- LinkedOmicsポータルサイトでは(http://www.linkedomics.org/)、大規模かつ多様なデータを統合解析可能にするモジュールを利用可能である:LinkFinder;LinkCompare;LinkInterpreter(Figure 1-B 参照)。
- LinkFinderモジュール(Figure 1-B): 特定の癌コホートあるいはそのサブセットを対象として、分子データと臨床データの柔軟な探索する。加えて、膨大なデータポイント間の相関を、種々の相関解析法、検定法、多重比較法で解析し結果を可視化;例えば、膀胱癌におけるRB1変異とmRNA発現または乳癌におけるERBB2(Her2)増幅とタンパク質リン酸化の相関;LinkFinderに組込まれた統計検定法、Supplementaru Table 3参照。

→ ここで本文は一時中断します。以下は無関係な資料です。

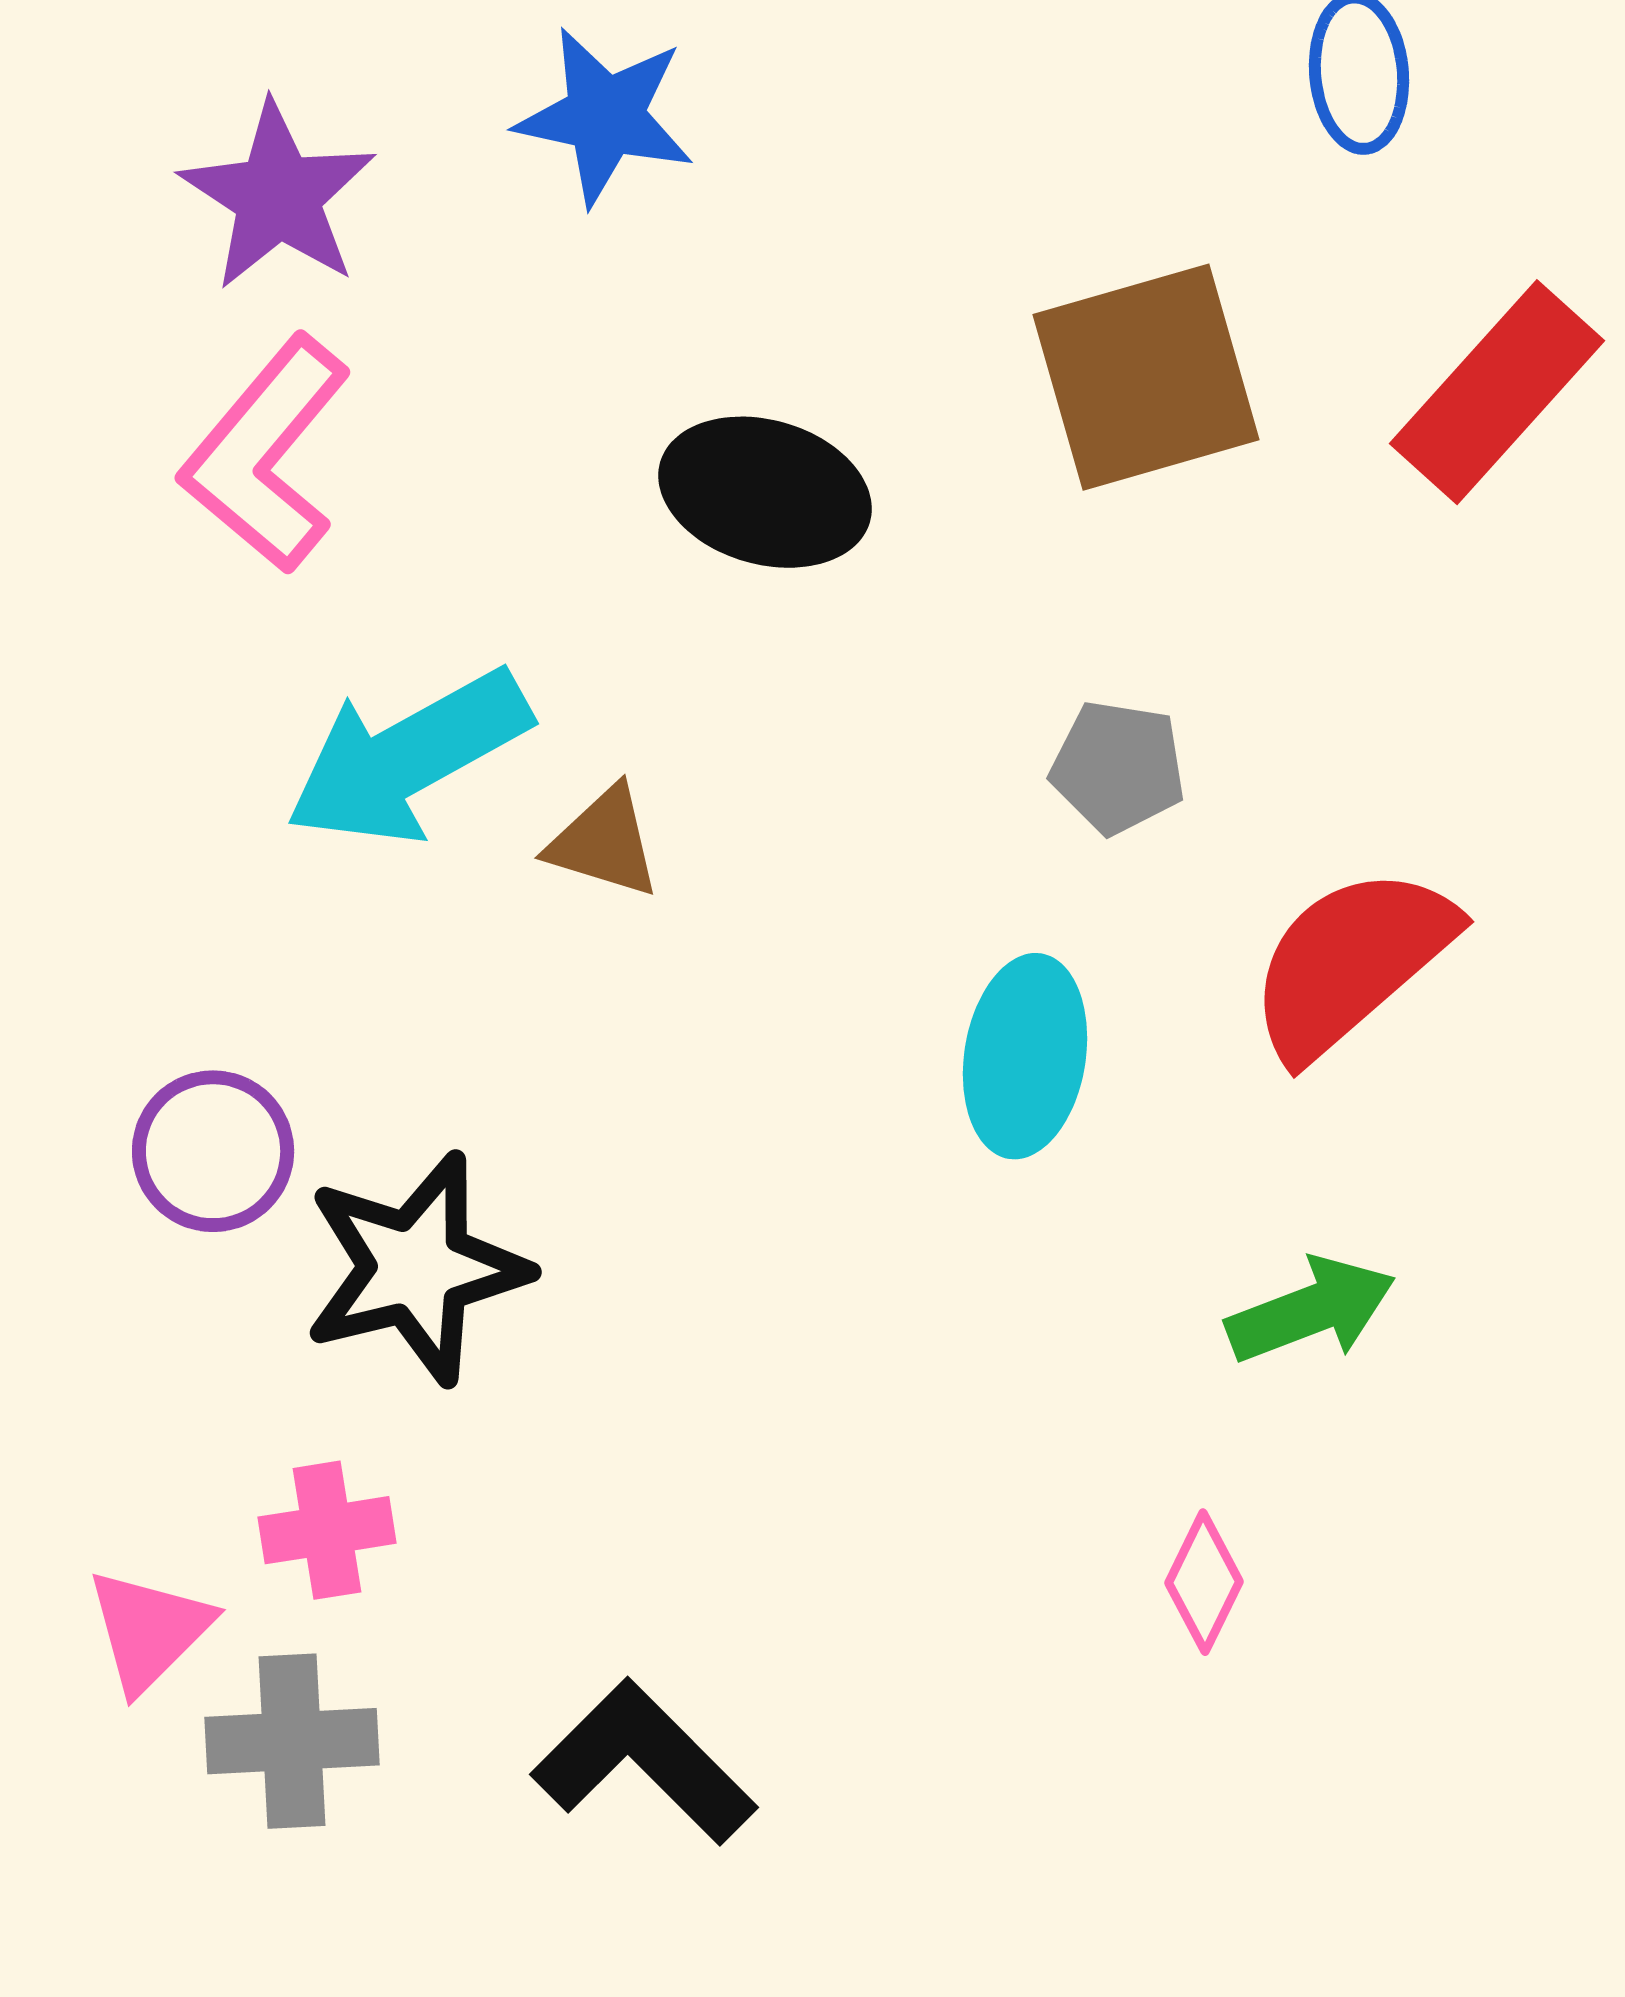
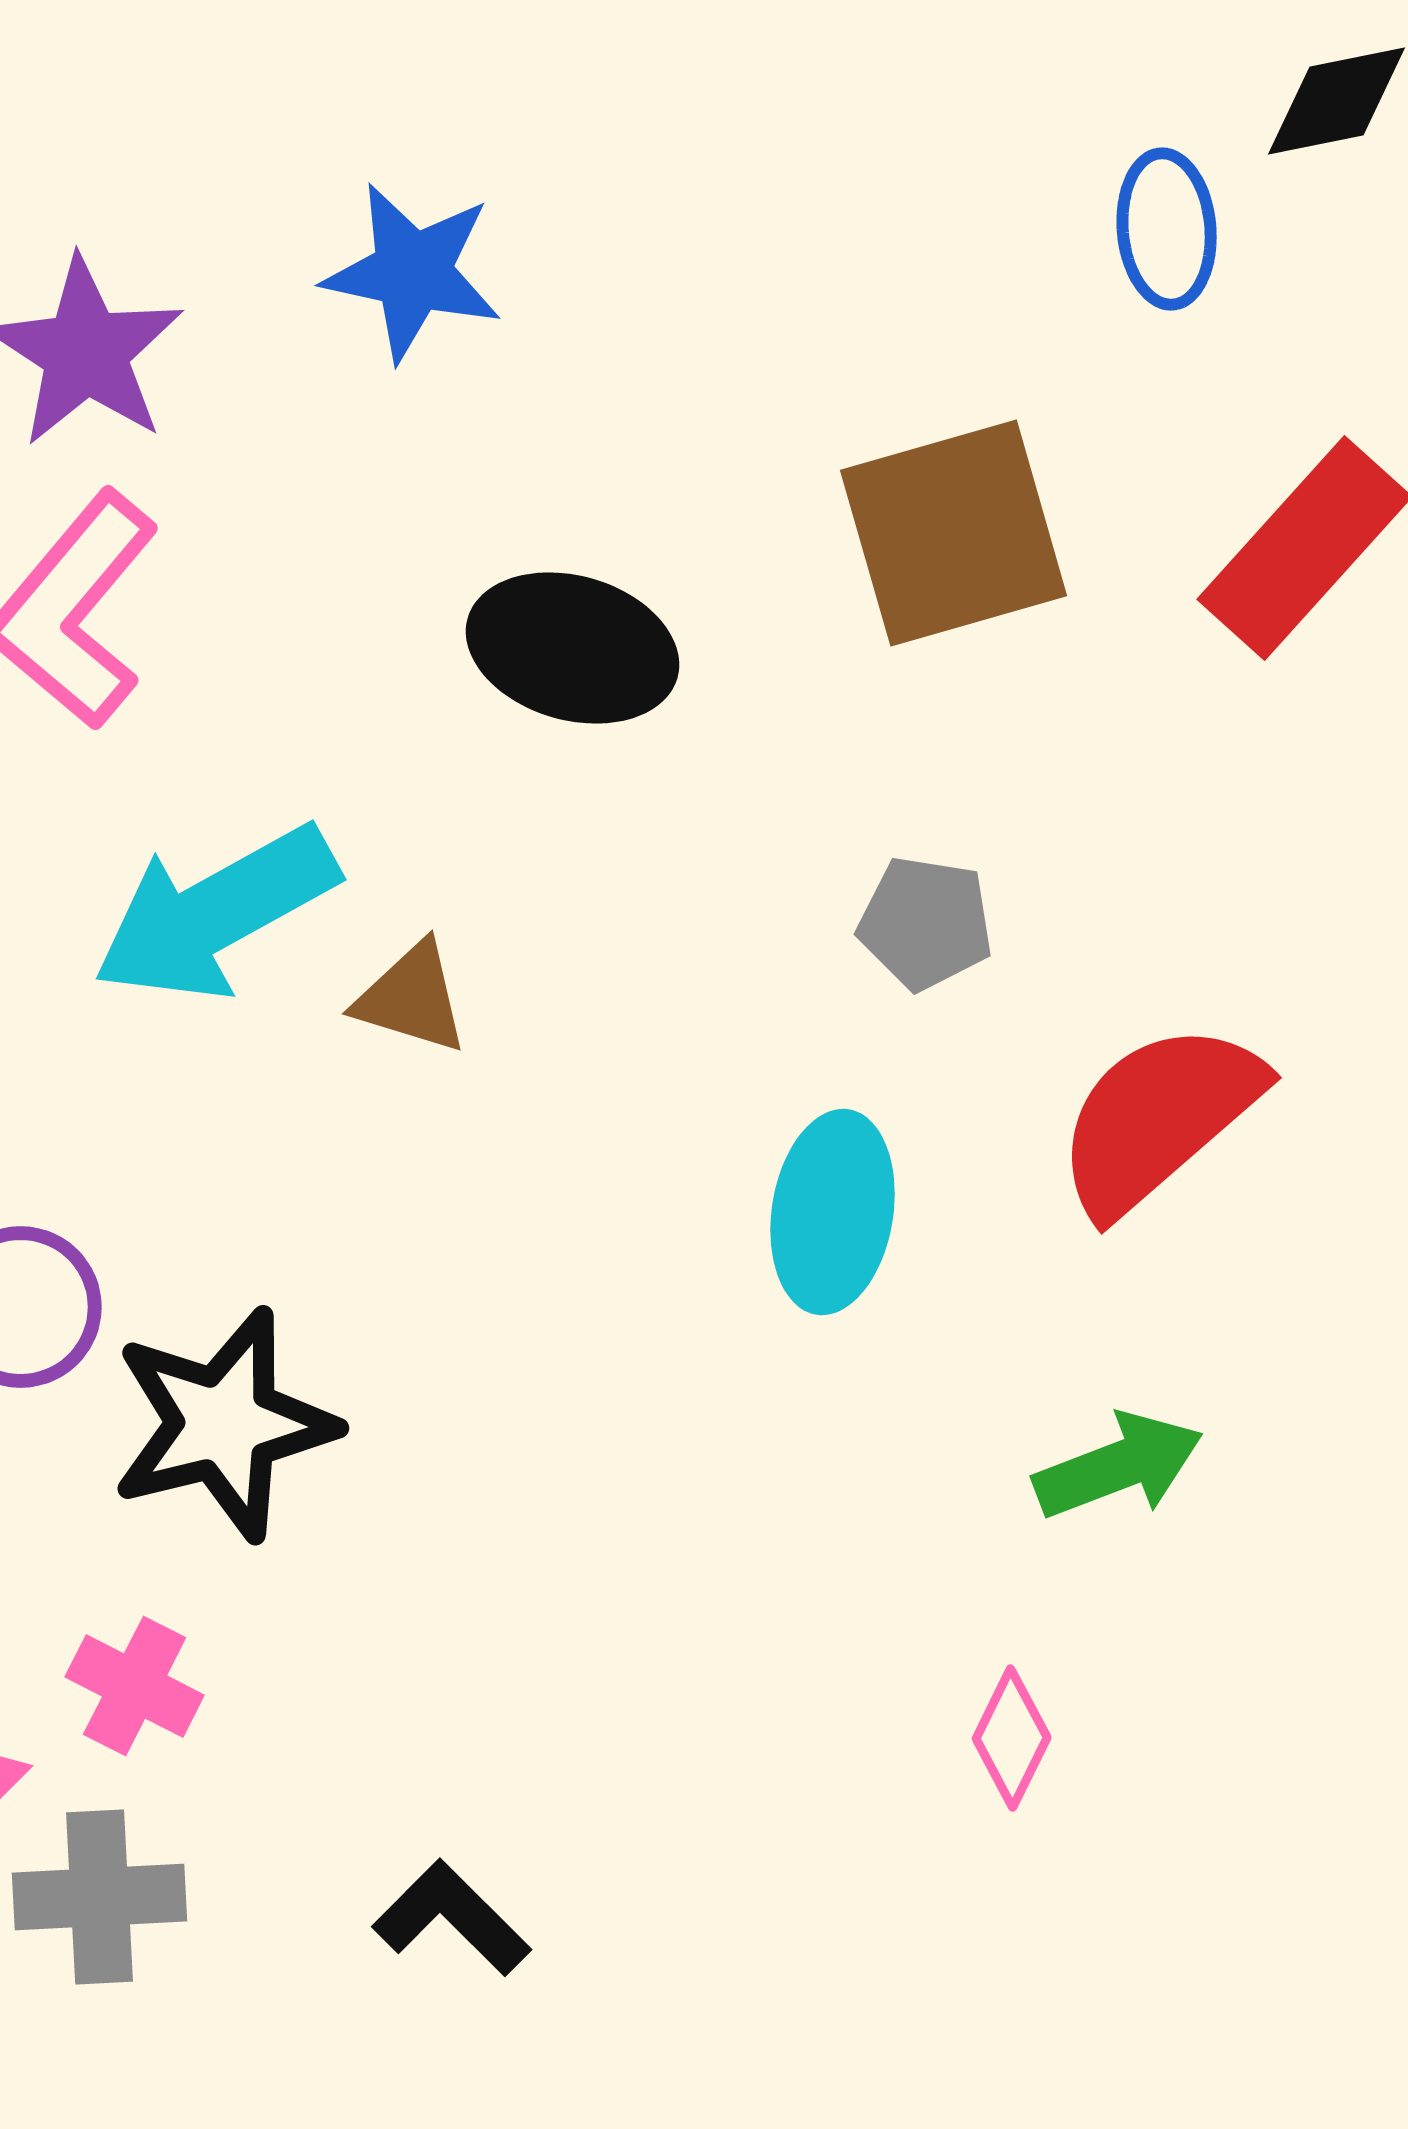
pink cross: (327, 1530) -> (135, 1686), turned 36
black L-shape: (644, 1762) -> (452, 1918), size x0.7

- LinkCompareモジュール(Figure 1-D): LinkFinderで発見した相関群を比較し、散布図、ベン図およびヒートマップで可視化する。例えば、大腸癌コホートにおけるKRAS変異とBRAF変異に相関するタンパク質群の比較、卵巣癌コホートの全生存期間相関遺伝子群をコピー数とプロテオミクス・データで比較;全生存期間相関遺伝子群を異なる癌の間で比較;乳癌コホートにおいて、TWIST1リン酸化とmRNAsの相関を、ER陽性とER陰性のサブセット間で比較。Rパッケージのmetapにより3種類以上の相関群の比較も可能。
- LinkInterpreterモジュール(Figure 1-C): LinkFinderとLinkCompareで取得した相関群の生物学的アノテーションを可能とする。26,449種類のGO機能カテゴリー、KEGG/Panther/Reactome/WikiPathwaysデータベースのパスウエイ、および、タンパク質間/転写因子と標的/miRNAと標的/キナーゼと標的の相互作用ネットワークへの、マッピング(遺伝子セットエンリッチメント)を組込み(Supplementary Table 4参照)。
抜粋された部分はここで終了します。